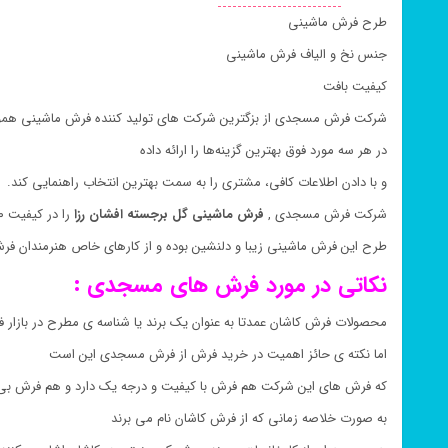
طرح فرش ماشینی
جنس نخ و الیاف فرش ماشینی
کیفیت بافت
شرکت فرش مسجدی از بزگترین شرکت های تولید کننده فرش ماشینی همو
در هر سه مورد فوق بهترین گزینه‌ها را ارائه داده
و با دادن اطلاعات کافی، مشتری را به سمت بهترین انتخاب راهنمایی کند.
شرکت فرش مسجدی ,
فرش ماشینی گل برجسته
افشان رزا
را در کیفیت ۱۰۰۰ شانه به بازار فرش ماشینی ارائه کرده است
طرح این فرش ماشینی زیبا و دلنشین بوده و از کارهای خاص هنرمندان ف
نکاتی در مورد فرش های مسجدی :
محصولات فرش کاشان عمدتا به عنوان یک برند یا شناسه ی مطرح در بازار ف
اما نکته ی حائز اهمیت در خرید فرش از فرش مسجدی این است
که فرش های این شرکت هم فرش با کیفیت و درجه یک دارد و هم فرش بی ک
به صورت خلاصه زمانی که از فرش کاشان نام می برند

→ **Task to complete**
Copy each line from the data above that includes "ارائه".

→ **Output for this task**
در هر سه مورد فوق بهترین گزینه‌ها را ارائه داده
را در کیفیت ۱۰۰۰ شانه به بازار فرش ماشینی ارائه کرده است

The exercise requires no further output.